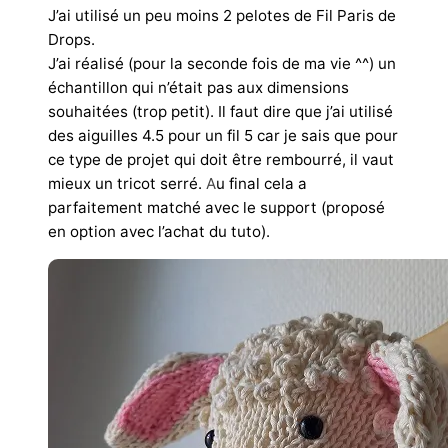
J’ai utilisé un peu moins 2 pelotes de Fil Paris de
Drops.
J’ai réalisé (pour la seconde fois de ma vie ^^) un
échantillon qui n’était pas aux dimensions
souhaitées (trop petit). Il faut dire que j’ai utilisé
des aiguilles 4.5 pour un fil 5 car je sais que pour
ce type de projet qui doit être rembourré, il vaut
mieux un tricot serré.
A
u final cela a
parfaitement matché avec le support (proposé
en option avec l’achat du tuto).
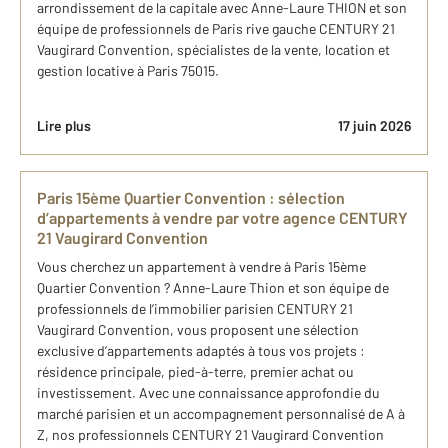
arrondissement de la capitale avec Anne-Laure THION et son
équipe de professionnels de Paris rive gauche CENTURY 21
Vaugirard Convention, spécialistes de la vente, location et
gestion locative à Paris 75015.
Lire plus
17 juin 2026
Paris 15ème Quartier Convention​ : sélection
d’appartements à vendre par votre agence CENTURY
21 Vaugirard Convention
Vous cherchez un appartement à vendre à Paris 15ème
Quartier Convention ? Anne-Laure Thion et son équipe de
professionnels de l’immobilier parisien​ CENTURY 21
Vaugirard Convention, vous proposent une sélection
exclusive d’appartements adaptés à tous vos projets :
résidence principale, pied-à-terre, premier achat ou
investissement. Avec une connaissance approfondie du
marché parisien et un accompagnement personnalisé de A à
Z, nos professionnels CENTURY 21 Vaugirard Convention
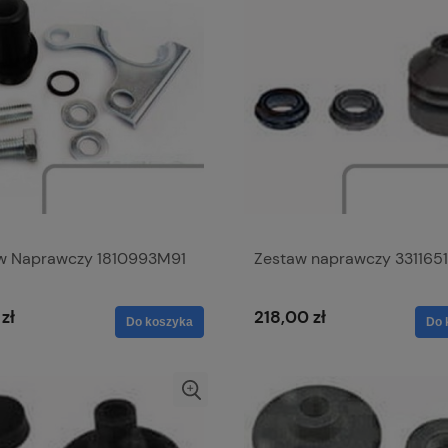
w Naprawczy 1810993M91
Zestaw naprawczy 331165
zł
218,00 zł
Do koszyka
Do 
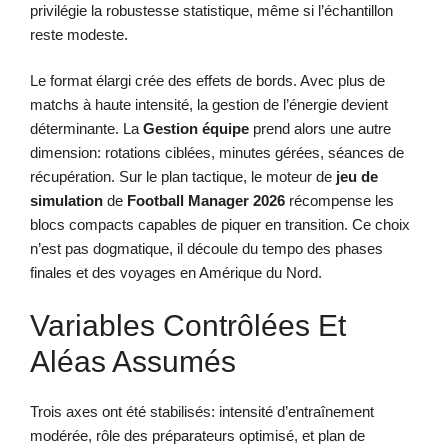
privilégie la robustesse statistique, même si l’échantillon
reste modeste.
Le format élargi crée des effets de bords. Avec plus de
matchs à haute intensité, la gestion de l’énergie devient
déterminante. La
Gestion équipe
prend alors une autre
dimension: rotations ciblées, minutes gérées, séances de
récupération. Sur le plan tactique, le moteur de
jeu de
simulation
de
Football Manager 2026
récompense les
blocs compacts capables de piquer en transition. Ce choix
n’est pas dogmatique, il découle du tempo des phases
finales et des voyages en Amérique du Nord.
Variables Contrôlées Et
Aléas Assumés
Trois axes ont été stabilisés: intensité d’entraînement
modérée, rôle des préparateurs optimisé, et plan de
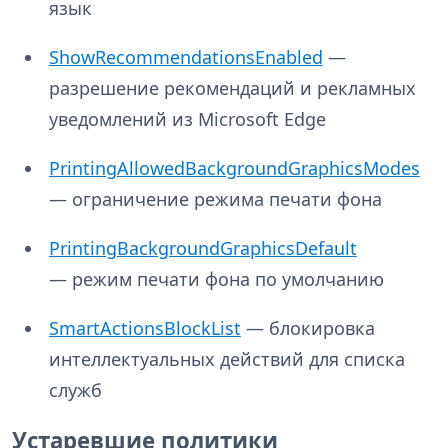
язык
ShowRecommendationsEnabled
—
разрешение рекомендаций и рекламных
уведомлений из Microsoft Edge
PrintingAllowedBackgroundGraphicsModes
— ограничение режима печати фона
PrintingBackgroundGraphicsDefault
— режим печати фона по умолчанию
SmartActionsBlockList
— блокировка
интеллектуальных действий для списка
служб
Устаревшие политики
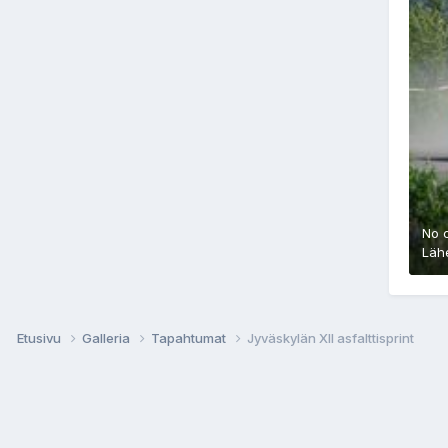
No 
Läh
Etusivu
Galleria
Tapahtumat
Jyväskylän XII asfalttisprint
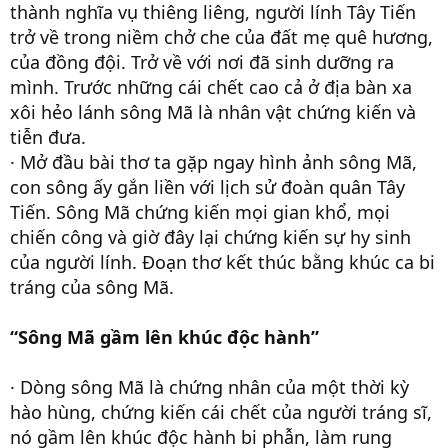
thành nghĩa vụ thiêng liêng, người lính Tây Tiến
trở về trong niềm chở che của đất mẹ quê hương,
của đồng đội. Trở về với nơi đã sinh dưỡng ra
mình. Trước những cái chết cao cả ở địa bàn xa
xôi hẻo lánh sông Mã là nhân vật chứng kiến và
tiễn đưa.
· Mở đầu bài thơ ta gặp ngay hình ảnh sông Mã,
con sông ấy gắn liền với lịch sử đoàn quân Tây
Tiến. Sông Mã chứng kiến mọi gian khổ, mọi
chiến công và giờ đây lại chứng kiến sự hy sinh
của người lính. Đoạn thơ kết thúc bằng khúc ca bi
tráng của sông Mã.
“Sông Mã gầm lên khúc độc hành”
· Dòng sông Mã là chứng nhân của một thời kỳ
hào hùng, chứng kiến cái chết của người tráng sĩ,
nó gầm lên khúc độc hành bi phẫn, làm rung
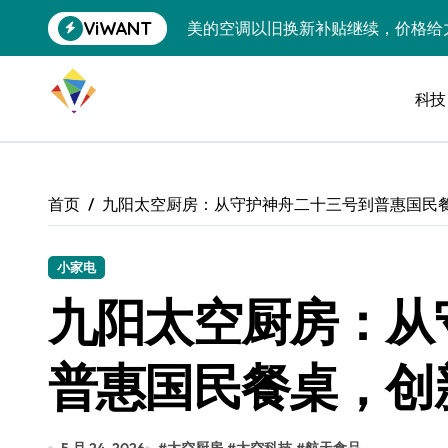
跳
ViWANT
美的空调以旧换新补贴继续，价格给
转
到
追觅清洁电器全球累计出货量破400
内
容
科技
黄金瞬间冲破4200，白银狂飙3.5
特斯拉中国卖第五，丰田一季净赚两
Peloton 新车实测：屏幕能转、
首页
九阳太空厨房：从守护神舟二十三号到普惠国民
Xbox七月大崩盘：裁员3200、
《我的世界》登陆Switch 2：画质
小家电
九阳太空厨房：从
谷歌DeepMind创始人辞去CEO，但
全球最小U盘，容量却碾压iPhone 
普惠国民餐桌，创
400层堆叠、性能翻倍 三星把最新存
召回X9、合作大众遇冷、高端梦碎：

+===+

**WORK INSTRUCTIONS:** Without including any picture, write out the material above exactly.

**ANSWER TO THE EXERCISE:**
J’ai utilisé un peu moins 2 pelotes de Fil Paris de
Drops.
J’ai réalisé (pour la seconde fois de ma vie ^^) un
échantillon qui n’était pas aux dimensions
souhaitées (trop petit). Il faut dire que j’ai utilisé
des aiguilles 4.5 pour un fil 5 car je sais que pour
ce type de projet qui doit être rembourré, il vaut
mieux un tricot serré.
A
u final cela a
parfaitement matché avec le support (proposé
en option avec l’achat du tuto).
arrondissement de la capitale avec Anne-Laure THION et son
équipe de professionnels de Paris rive gauche CENTURY 21
Vaugirard Convention, spécialistes de la vente, location et
gestion locative à Paris 75015.
Lire plus
17 juin 2026
Paris 15ème Quartier Convention​ : sélection
d’appartements à vendre par votre agence CENTURY
21 Vaugirard Convention
Vous cherchez un appartement à vendre à Paris 15ème
Quartier Convention ? Anne-Laure Thion et son équipe de
professionnels de l’immobilier parisien​ CENTURY 21
Vaugirard Convention, vous proposent une sélection
exclusive d’appartements adaptés à tous vos projets :
résidence principale, pied-à-terre, premier achat ou
investissement. Avec une connaissance approfondie du
marché parisien et un accompagnement personnalisé de A à
Z, nos professionnels CENTURY 21 Vaugirard Convention
w Naprawczy 1810993M91
Zestaw naprawczy 331165
zł
218,00 zł
Do koszyka
Do 
privilégie la robustesse statistique, même si l’échantillon
reste modeste.
Le format élargi crée des effets de bords. Avec plus de
matchs à haute intensité, la gestion de l’énergie devient
déterminante. La
Gestion équipe
prend alors une autre
dimension: rotations ciblées, minutes gérées, séances de
récupération. Sur le plan tactique, le moteur de
jeu de
simulation
de
Football Manager 2026
récompense les
blocs compacts capables de piquer en transition. Ce choix
n’est pas dogmatique, il découle du tempo des phases
finales et des voyages en Amérique du Nord.
Variables Contrôlées Et
Aléas Assumés
Trois axes ont été stabilisés: intensité d’entraînement
modérée, rôle des préparateurs optimisé, et plan de
язык
ShowRecommendationsEnabled
—
разрешение рекомендаций и рекламных
уведомлений из Microsoft Edge
PrintingAllowedBackgroundGraphicsModes
— ограничение режима печати фона
PrintingBackgroundGraphicsDefault
— режим печати фона по умолчанию
SmartActionsBlockList
— блокировка
интеллектуальных действий для списка
служб
Устаревшие политики
No 
Läh
Etusivu
Galleria
Tapahtumat
Jyväskylän XII asfalttisprint
thành nghĩa vụ thiêng liêng, người lính Tây Tiến
trở về trong niềm chở che của đất mẹ quê hương,
của đồng đội. Trở về với nơi đã sinh dưỡng ra
mình. Trước những cái chết cao cả ở địa bàn xa
xôi hẻo lánh sông Mã là nhân vật chứng kiến và
tiễn đưa.
· Mở đầu bài thơ ta gặp ngay hình ảnh sông Mã,
con sông ấy gắn liền với lịch sử đoàn quân Tây
Tiến. Sông Mã chứng kiến mọi gian khổ, mọi
chiến công và giờ đây lại chứng kiến sự hy sinh
của người lính. Đoạn thơ kết thúc bằng khúc ca bi
tráng của sông Mã.
“Sông Mã gầm lên khúc độc hành”
· Dòng sông Mã là chứng nhân của một thời kỳ
hào hùng, chứng kiến cái chết của người tráng sĩ,
nó gầm lên khúc độc hành bi phẫn, làm rung
跳
ViWANT
美的空调以旧换新补贴继续，价格给
转
到
追觅清洁电器全球累计出货量破400
内
容
科技
黄金瞬间冲破4200，白银狂飙3.5
特斯拉中国卖第五，丰田一季净赚两
Peloton 新车实测：屏幕能转、
首页
九阳太空厨房：从守护神舟二十三号到普惠国民
Xbox七月大崩盘：裁员3200、
《我的世界》登陆Switch 2：画质
小家电
九阳太空厨房：从
谷歌DeepMind创始人辞去CEO，但
全球最小U盘，容量却碾压iPhone 
普惠国民餐桌，创
400层堆叠、性能翻倍 三星把最新存
召回X9、合作大众遇冷、高端梦碎：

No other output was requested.